Comments inline...

> -----Original Message-----
> From: Eric Burger [mailto:[EMAIL PROTECTED]
> Sent: Tuesday, November 18, 2008 7:24 PM
>
> The really interesting scenario is where the PBX is the B2BUA, and the
> signaling goes through the PBX. In this case it should take the
> packages from the VM and combine it with its own PBX packages. In this
> case
>     UA-SNOM will see a Recv-Info: Nortel_DTMF, Cisco_DTMF

If a B2BUA "combines" packages it learned from the dialog on its other "side" 
with ones it itself supports, then it better well know what they do and how to 
handle them - in other words the B2BUA itself should support them.  If the 
B2BUA does not support the INFO-package concept/mechanism in this new draft, 
and blindly passes on what it got from each side as just an unknown header, 
things should work ok end-to-end, in theory, depending on how much the B2BUA 
hides the dialogs from each other. (more on that later)

In your scenario the B2BUA is a Nortel PBX, which supports its own Info 
package.  Ergo it understands the new Info package draft, and should know what 
its doing.  As it stands right now the draft's scope ends at the B2BUA, because 
it ends at the UAS.  Are you thinking we should specify what a B2BUA should do?


> What is messed up with this situation is UA-SNOM has to know whether
> it is in "PBX mode" or "VM mode" to know which package to use. Worse
> yet, what happens if the phone says, "Well, the UAS is giving me the
> choice of Nortel or Cisco. I'll chose Nortel" and then proceed to be
> connected to the Cisco box. The Cisco box then barfs.

First, the Cisco shouldn't barf. (though barfing does keep the weight down :)  
It should reject the INFO, and in its response it gets a chance to put in what 
recv-info it does support, so Snom learns better.  That *is* your "Oh no you 
don't" re-learning exchange. :)

But I also don't understand how that could really happen to begin with, except 
for in one specific case.

The cases as I see them:
- If a B2BUA routes the call to Nortel, then Snom would get a Nortel recv-info.
- If it routes it to the Cisco, then SNOM would get a Cisco recv-info.
- If the B2BUA supported its own package, then one would think it would also 
eat the INFO requests for its own package and not forward them on.
- If the B2BUA forks the call as a proxy, the SNOM will get each recv-info on a 
separate early dialog, which is fine.
- If the B2BUA hides the details of the Nortel or Cisco dialog legs from Snom, 
I don't know how it would get the chance to tell Snom both packages at the same 
time to create such confusion, without knowing about this new Info draft thing 
to begin with.  It would have to know/understand the Info package draft to do 
such muxing/combining.  Once it knows the new draft, it would know to "route" 
the appropriate INFO message to the appropriate party, or reject it if that leg 
is gone.  No barfing.
- If the B2BUA moved the call discretely from Nortel to Cisco, and 
supported/understood this new Info-package draft, it would know it needs to 
update the Snom UA with the current packages in an in-dialog Invite/Update 
recv-info, because it truly no longer supports both packages.
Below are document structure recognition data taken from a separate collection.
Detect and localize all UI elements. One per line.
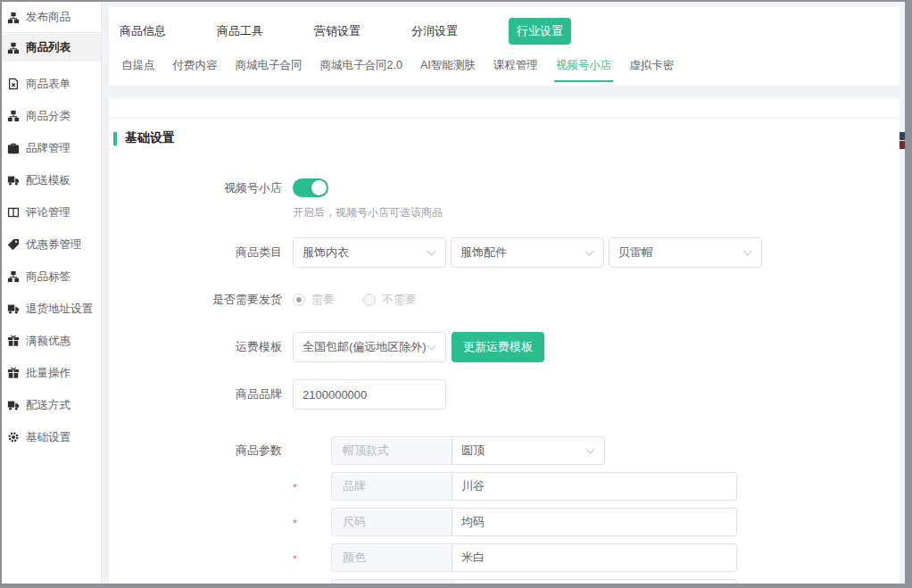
clipped-widget-icon (900, 141, 905, 149)
truck-icon (7, 302, 20, 315)
file-icon (7, 78, 20, 90)
update-freight-template-button[interactable]: 更新运费模板 (452, 332, 544, 362)
category-select-level1[interactable]: 服饰内衣 (293, 237, 446, 268)
category-select-level2-value: 服饰配件 (460, 244, 507, 261)
share-nodes-icon (7, 42, 20, 54)
sidebar-item-label: 发布商品 (26, 10, 70, 25)
truck-icon (7, 399, 20, 411)
sidebar-item-label: 基础设置 (26, 430, 70, 445)
category-row: 商品类目 服饰内衣 服饰配件 贝雷帽 (118, 237, 900, 268)
required-mark: * (293, 514, 331, 530)
sidebar-item-9[interactable]: 退货地址设置 (2, 293, 101, 325)
shipping-radio-1[interactable]: 不需要 (363, 292, 417, 308)
sidebar-item-label: 优惠券管理 (26, 237, 82, 253)
primary-tab-3[interactable]: 分润设置 (411, 23, 458, 39)
settings-form: 视频号小店 开启后，视频号小店可选该商品 商品类目 服饰内衣 (109, 178, 900, 584)
secondary-tab-6[interactable]: 视频号小店 (554, 56, 614, 82)
freight-template-label: 运费模板 (118, 332, 293, 362)
brand-row: 商品品牌 (118, 379, 900, 410)
secondary-tab-2[interactable]: 商城电子合同 (234, 56, 304, 82)
clipped-floating-widget[interactable] (900, 132, 905, 149)
chevron-down-icon (743, 246, 752, 255)
primary-tabs: 商品信息商品工具营销设置分润设置行业设置 (120, 18, 900, 45)
secondary-tab-0[interactable]: 自提点 (120, 56, 157, 82)
param-row-4 (293, 579, 737, 584)
columns-icon (7, 206, 20, 219)
gift-icon (7, 367, 20, 379)
sitemap-icon (7, 110, 20, 122)
required-mark (293, 450, 331, 452)
freight-template-value: 全国包邮(偏远地区除外) (303, 339, 427, 355)
params-label: 商品参数 (118, 436, 293, 584)
sidebar-item-2[interactable]: 商品表单 (2, 68, 101, 100)
sidebar-item-11[interactable]: 批量操作 (2, 357, 101, 389)
param-name-box: 尺码 (331, 508, 452, 536)
primary-tab-0[interactable]: 商品信息 (120, 23, 166, 39)
brand-input[interactable] (293, 379, 446, 410)
secondary-tabs: 自提点付费内容商城电子合同商城电子合同2.0AI智能测肤课程管理视频号小店虚拟卡… (120, 56, 900, 82)
param-value-input[interactable]: 均码 (452, 508, 737, 536)
sidebar-item-label: 商品表单 (26, 77, 70, 92)
param-value-input[interactable]: 米白 (452, 543, 737, 572)
radio-label: 需要 (311, 292, 335, 308)
sidebar-item-label: 商品分类 (26, 109, 70, 124)
sidebar-item-6[interactable]: 评论管理 (2, 196, 101, 228)
sidebar-item-8[interactable]: 商品标签 (2, 261, 101, 293)
category-select-level2[interactable]: 服饰配件 (451, 237, 604, 268)
content-divider (109, 98, 900, 119)
sidebar-item-4[interactable]: 品牌管理 (2, 132, 101, 164)
sidebar-item-label: 评论管理 (26, 205, 70, 220)
freight-template-select[interactable]: 全国包邮(偏远地区除外) (293, 332, 446, 362)
briefcase-icon (7, 142, 20, 154)
sidebar-item-5[interactable]: 配送模板 (2, 164, 101, 196)
sidebar-item-label: 品牌管理 (26, 141, 70, 156)
secondary-tab-7[interactable]: 虚拟卡密 (627, 56, 676, 82)
sidebar-item-label: 批量操作 (26, 366, 70, 381)
param-value: 均码 (461, 514, 485, 530)
channel-shop-toggle[interactable] (293, 178, 328, 197)
radio-label: 不需要 (382, 292, 417, 308)
param-value-select[interactable]: 圆顶 (452, 436, 605, 465)
tag-icon (7, 238, 20, 251)
share-nodes-icon (7, 12, 20, 24)
sidebar-divider (2, 32, 101, 33)
category-select-level3[interactable]: 贝雷帽 (609, 237, 762, 268)
sidebar-item-12[interactable]: 配送方式 (2, 389, 101, 421)
shipping-required-label: 是否需要发货 (118, 285, 293, 315)
sidebar-item-7[interactable]: 优惠券管理 (2, 228, 101, 261)
sidebar-item-label: 退货地址设置 (26, 302, 93, 317)
shipping-radio-0[interactable]: 需要 (293, 292, 335, 308)
sitemap-icon (7, 270, 20, 283)
sidebar: 发布商品商品列表商品表单商品分类品牌管理配送模板评论管理优惠券管理商品标签退货地… (2, 2, 102, 584)
param-value-input[interactable]: 川谷 (452, 472, 737, 501)
param-value: 川谷 (461, 478, 485, 494)
sidebar-item-label: 商品标签 (26, 269, 70, 285)
secondary-tab-1[interactable]: 付费内容 (171, 56, 220, 82)
freight-template-row: 运费模板 全国包邮(偏远地区除外) 更新运费模板 (118, 332, 900, 362)
sidebar-item-label: 商品列表 (26, 40, 70, 55)
shipping-required-row: 是否需要发货 需要不需要 (118, 285, 900, 315)
sidebar-item-13[interactable]: 基础设置 (2, 421, 101, 453)
category-select-level1-value: 服饰内衣 (303, 244, 349, 261)
sidebar-item-10[interactable]: 满额优惠 (2, 325, 101, 357)
radio-dot-icon (293, 294, 305, 306)
primary-tab-1[interactable]: 商品工具 (217, 23, 263, 39)
main-area: 商品信息商品工具营销设置分润设置行业设置 自提点付费内容商城电子合同商城电子合同… (102, 2, 905, 584)
sidebar-item-0[interactable]: 发布商品 (2, 4, 101, 31)
primary-tab-2[interactable]: 营销设置 (314, 23, 361, 39)
param-name-box: 帽顶款式 (331, 436, 452, 465)
secondary-tab-3[interactable]: 商城电子合同2.0 (319, 56, 404, 82)
primary-tab-4[interactable]: 行业设置 (509, 18, 571, 45)
param-value-input[interactable] (452, 579, 737, 584)
gear-icon (7, 431, 20, 443)
brand-label: 商品品牌 (118, 379, 293, 410)
gift-icon (7, 335, 20, 347)
secondary-tab-5[interactable]: 课程管理 (492, 56, 540, 82)
secondary-tab-4[interactable]: AI智能测肤 (419, 56, 477, 82)
sidebar-item-3[interactable]: 商品分类 (2, 100, 101, 132)
sidebar-item-1[interactable]: 商品列表 (2, 34, 101, 62)
content-card: 基础设置 视频号小店 开启后，视频号小店可选该商品 商品类目 (109, 98, 900, 584)
section-accent-bar (113, 132, 117, 145)
param-value: 圆顶 (461, 443, 485, 459)
required-mark: * (293, 550, 331, 566)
- If the B2BUA moved the call discretely but did NOT know about this new Info 
draft thingy, then it could *indeed* be a problem if it blindly passed on the 
Nortel recv-info but not the later Cisco one.  And it wouldn't pass on the 
Cisco's recv-info only because it is hiding the dialog move from Snom.
However, send-info does nothing to prevent/help that.  And I should point out 
it is no worse than what we have now, which is manual configuration.
And it's no worse than a B2BUA blindly passing back Allow/Accept/Supported type 
headers for an initial dialog and not updating them later when it moves the 
dialog.
What the new draft DOES provide, is a way for Snom to learn the new 
info-packages supported by cisco when it sends a nortel INFO message and cisco 
responds with a different recv-info set.


> Is this an argument for Send-Info?  If UA-SNOM says, "Send-Info: DTMF,
> Nortel_Extra_Keys" to Cisco, Cisco can say, "Oh no you don't."

Again, the only case I can see Snom thinking X and the far-end UAS thinking Y 
is if something in the middle is hiding dialog changes.  If it's hiding those, 
then what triggers Snom to send a new send-info list, and what makes the B2BUA 
send that list to the Cisco?  Because whatever it is would just as well also 
mean Cisco gets a chance to send an updated recv-info list, and snom learns the 
change.
In the worst case, that happens when Snom sends an INFO cisco doesn't 
understand.

Am I not comprehending the problem case you guys are talking about?